Matt Gutting's Gravatar
Matt Gutting
Wednesday, April 25, 2012 at 10:29:39 PM EDT

Very nice. Two things that I would have done differently, but not necessarily better: First, I think this is one of the few times where I would have used CFScript. Maybe. Second, instead of picking apart theNumber as a string of digits, I would have taken advantage of the fact that it's described in cfargument as a numeric. Thus, to see whether it's between 10 and 19, I would have replaced

<cfif theNumber GTE 10 AND mid(theNumber,len(theNumber)-1,1) EQ "1">

with

<cfif int(theNumber / 10) mod 10 is 1>

and

<cfswitch expression="#right(theNumber,1)#">

Just my approach.
with

<cfswitch expression="#theNumber mod 10#">

Steven Neiland's Gravatar
Steven Neiland
Thursday, April 26, 2012 at 12:43:03 AM EDT

Thanks Matt.

Im not a fan of cfscript in general.

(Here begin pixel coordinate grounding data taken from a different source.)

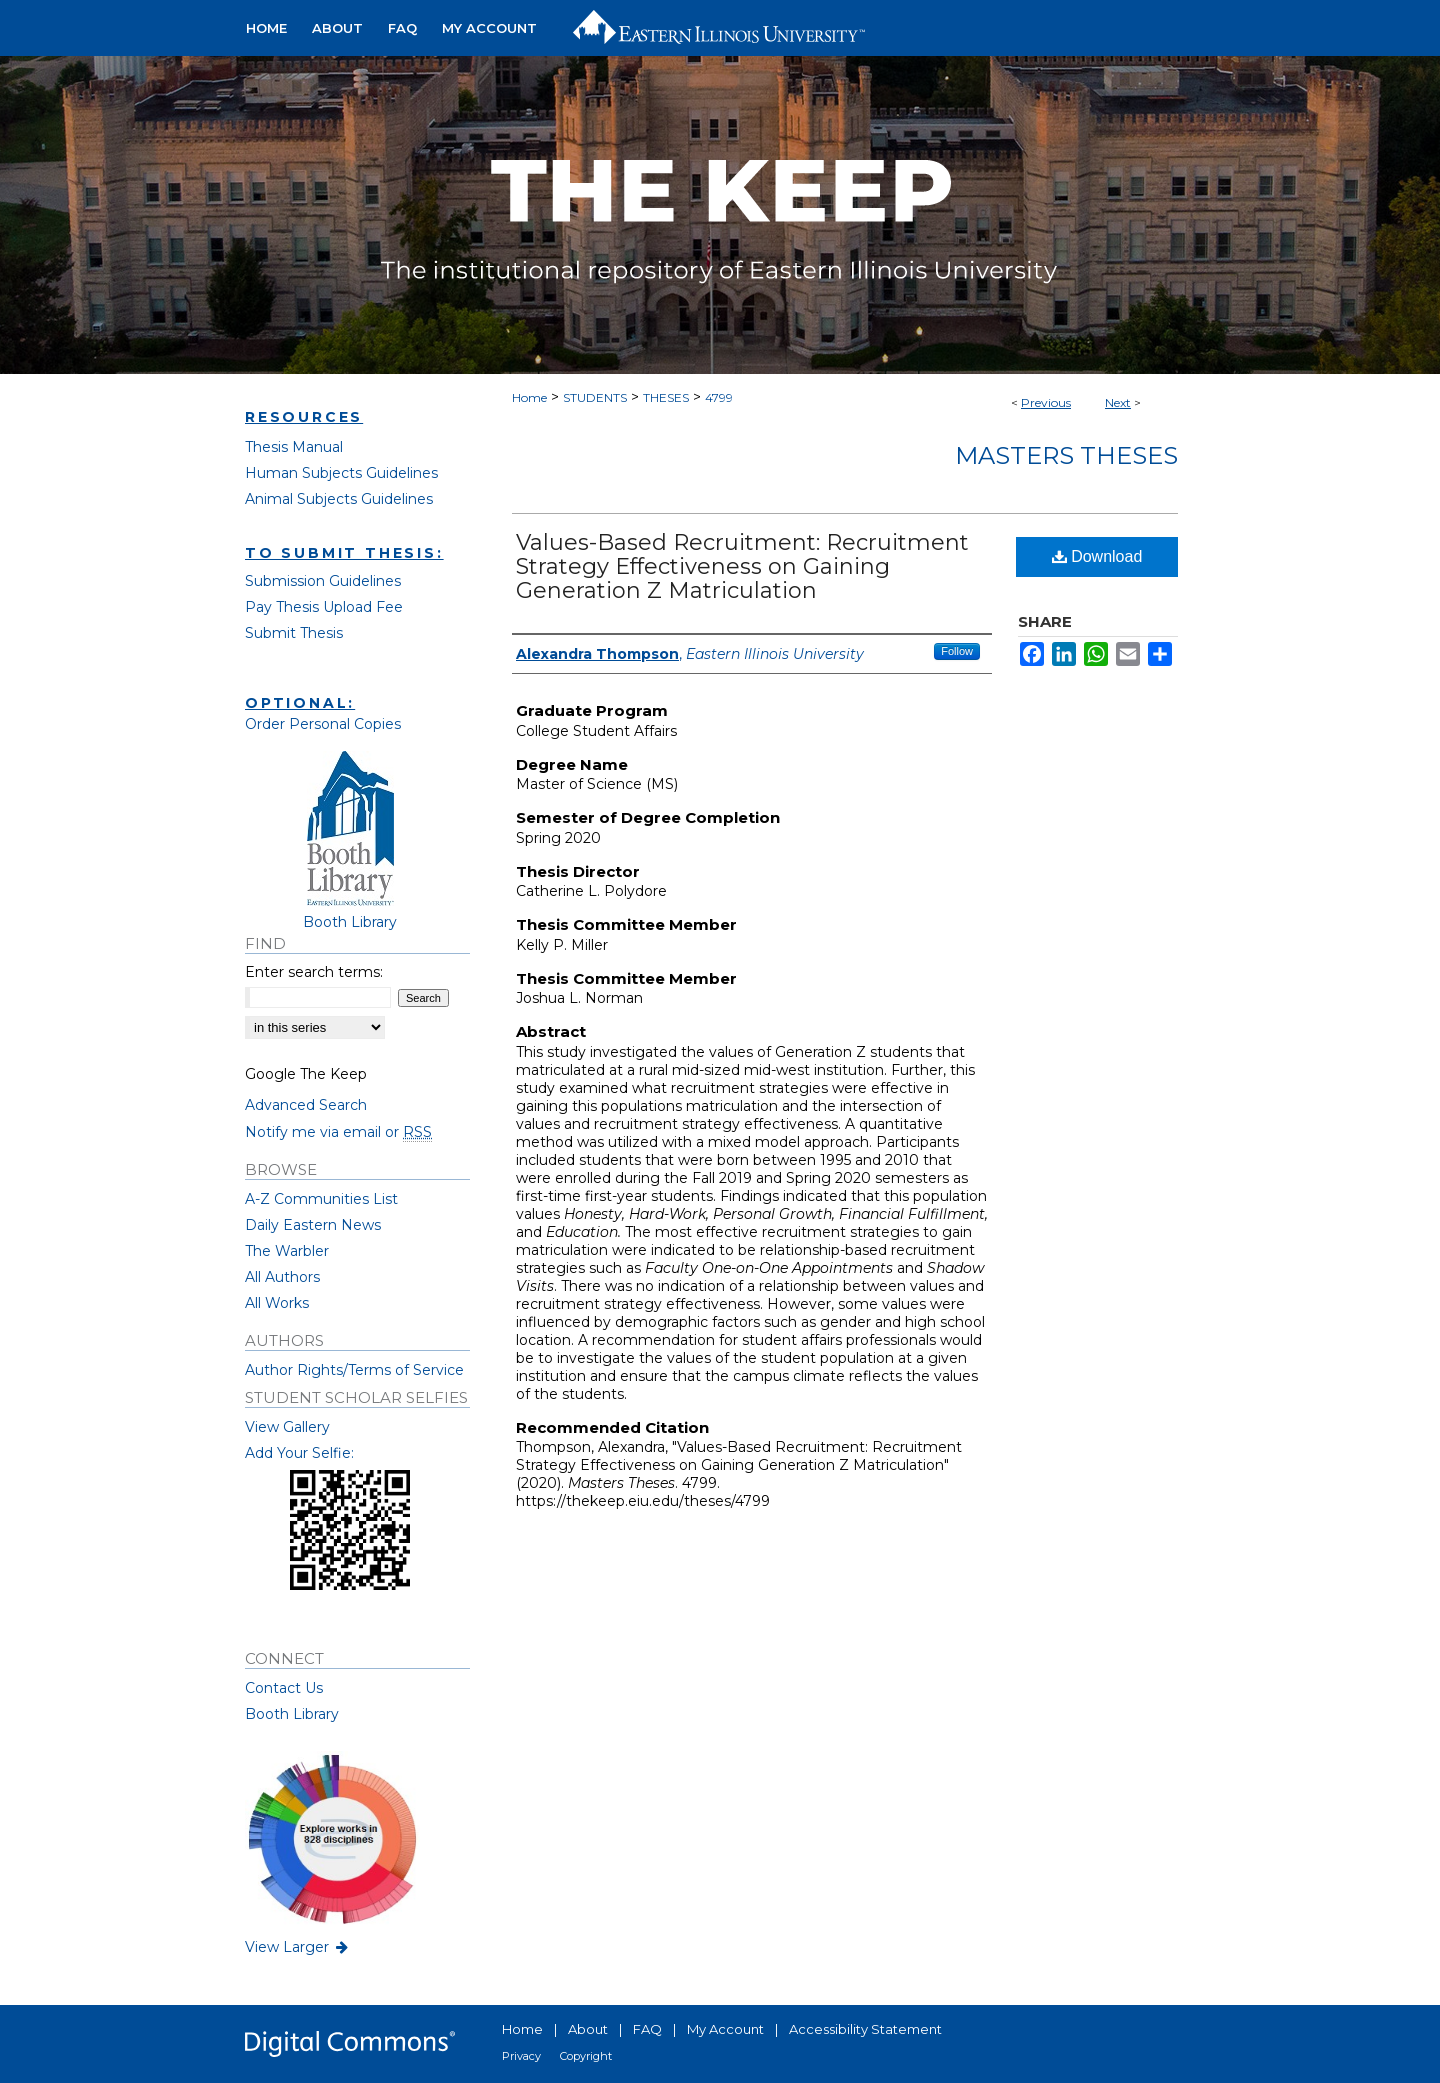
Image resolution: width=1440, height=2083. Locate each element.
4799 (719, 397)
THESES (666, 397)
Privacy (521, 2056)
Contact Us (284, 1688)
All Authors (282, 1277)
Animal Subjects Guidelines (339, 499)
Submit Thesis (294, 633)
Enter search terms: (314, 972)
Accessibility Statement (865, 2029)
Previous (1046, 402)
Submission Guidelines (323, 581)
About (588, 2029)
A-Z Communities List (321, 1199)
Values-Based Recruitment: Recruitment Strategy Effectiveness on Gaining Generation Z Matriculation (742, 566)
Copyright (586, 2056)
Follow (957, 651)
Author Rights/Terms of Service (354, 1370)
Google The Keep (306, 1074)
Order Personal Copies (323, 724)
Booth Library (292, 1714)
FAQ (647, 2029)
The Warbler (287, 1251)
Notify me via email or (338, 1132)
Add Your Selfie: (299, 1453)
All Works (277, 1303)
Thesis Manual (294, 447)
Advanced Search (306, 1105)
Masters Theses (1066, 455)
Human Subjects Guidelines (341, 473)
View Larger (298, 1947)
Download (1097, 556)
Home (529, 397)
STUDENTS (595, 397)
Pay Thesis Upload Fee (324, 607)
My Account (725, 2029)
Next (1118, 402)
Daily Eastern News (313, 1225)
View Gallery (287, 1427)
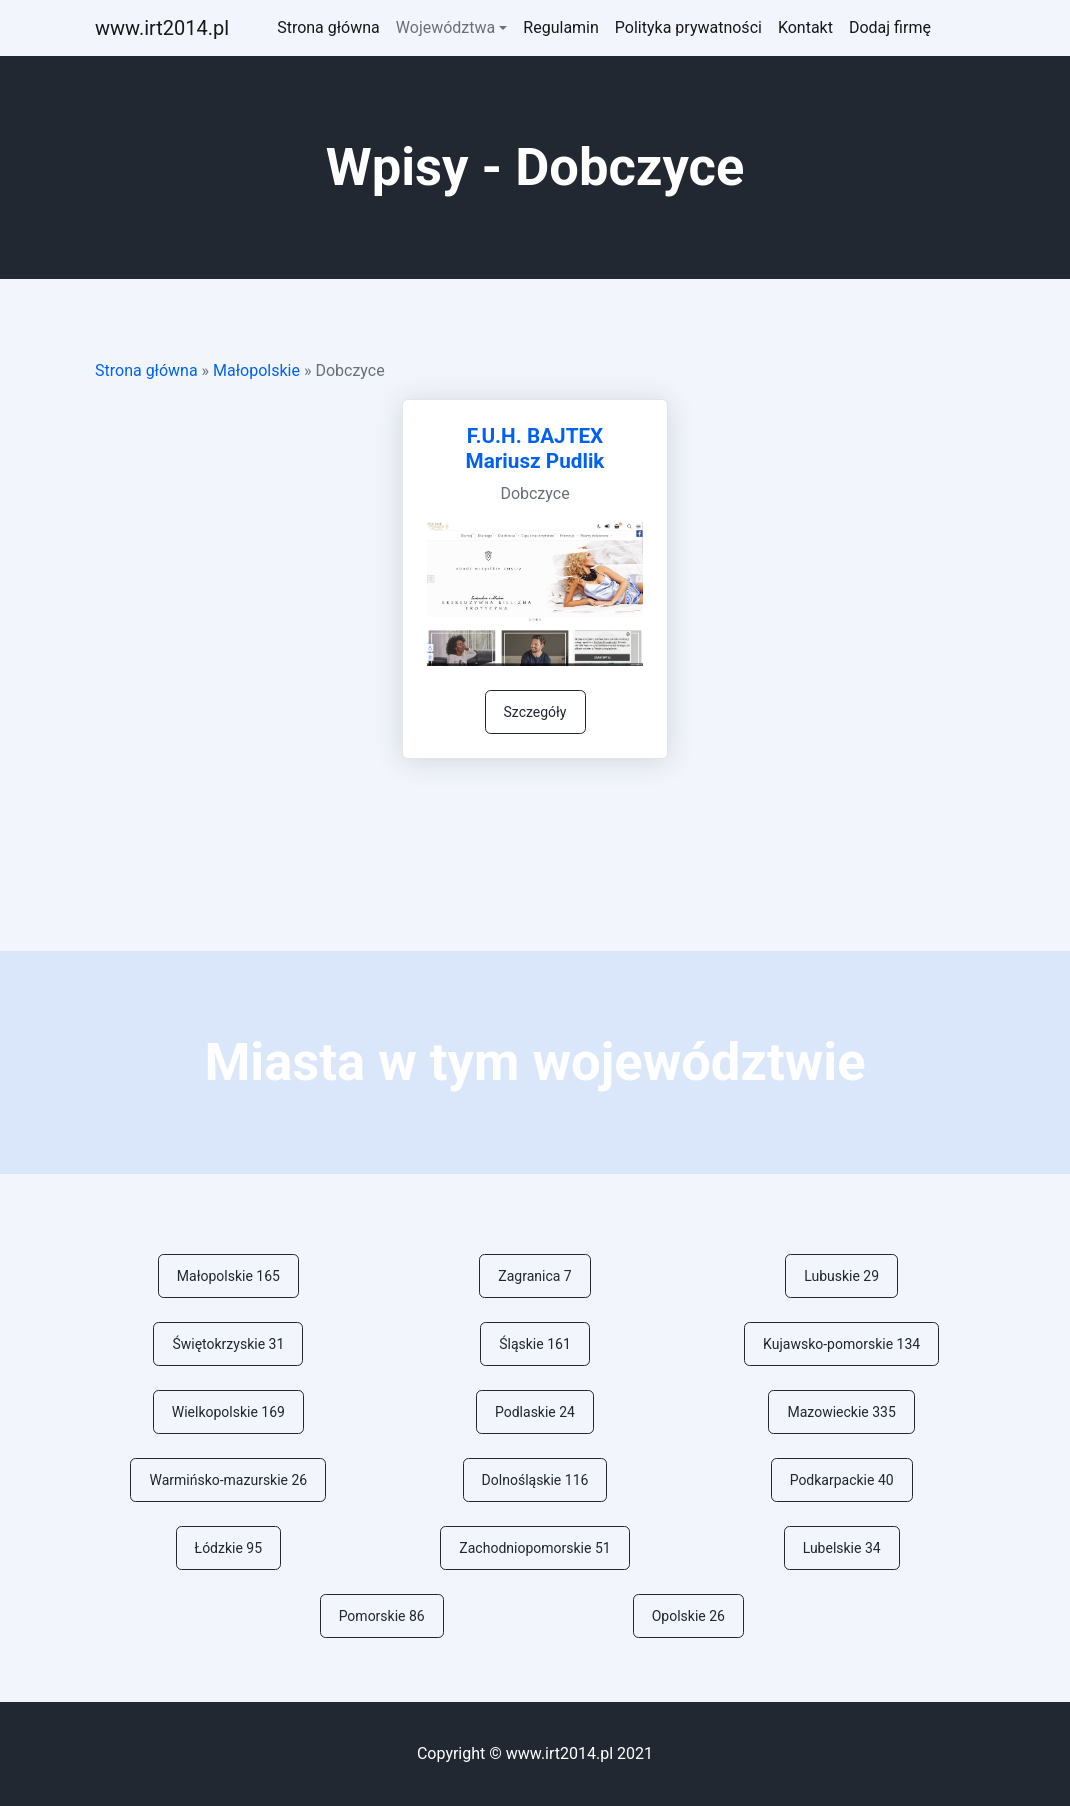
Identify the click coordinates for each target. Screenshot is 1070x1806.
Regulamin (561, 27)
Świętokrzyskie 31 (228, 1344)
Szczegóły (535, 712)
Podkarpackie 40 (842, 1480)
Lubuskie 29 (841, 1276)
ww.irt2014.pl (162, 28)
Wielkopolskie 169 (228, 1412)
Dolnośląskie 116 (535, 1480)
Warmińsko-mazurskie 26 (228, 1480)
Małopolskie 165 (228, 1276)
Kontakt (805, 27)
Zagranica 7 (534, 1276)
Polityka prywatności (688, 27)
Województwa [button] (445, 27)
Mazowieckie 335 (841, 1412)
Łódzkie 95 (229, 1548)
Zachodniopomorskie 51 (534, 1548)
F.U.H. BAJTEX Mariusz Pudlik (535, 448)
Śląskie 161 (535, 1344)
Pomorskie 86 (382, 1616)
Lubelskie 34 (842, 1548)
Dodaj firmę (890, 27)
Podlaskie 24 (535, 1412)
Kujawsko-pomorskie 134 (841, 1344)
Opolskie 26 (688, 1616)
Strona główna (328, 27)
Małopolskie (256, 370)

I like to keep my code consistent and because I find cfquery clunky in script I am unlikely to switch.

I like your approach to finding the 10-19 range. It does give a small performance boost of around 400ms over a cycle of 10000 permutations. Its small but every bit counts.

The one point in favour of my solution is that it is easy to understand for new developers the logic without having to go into explaining the math.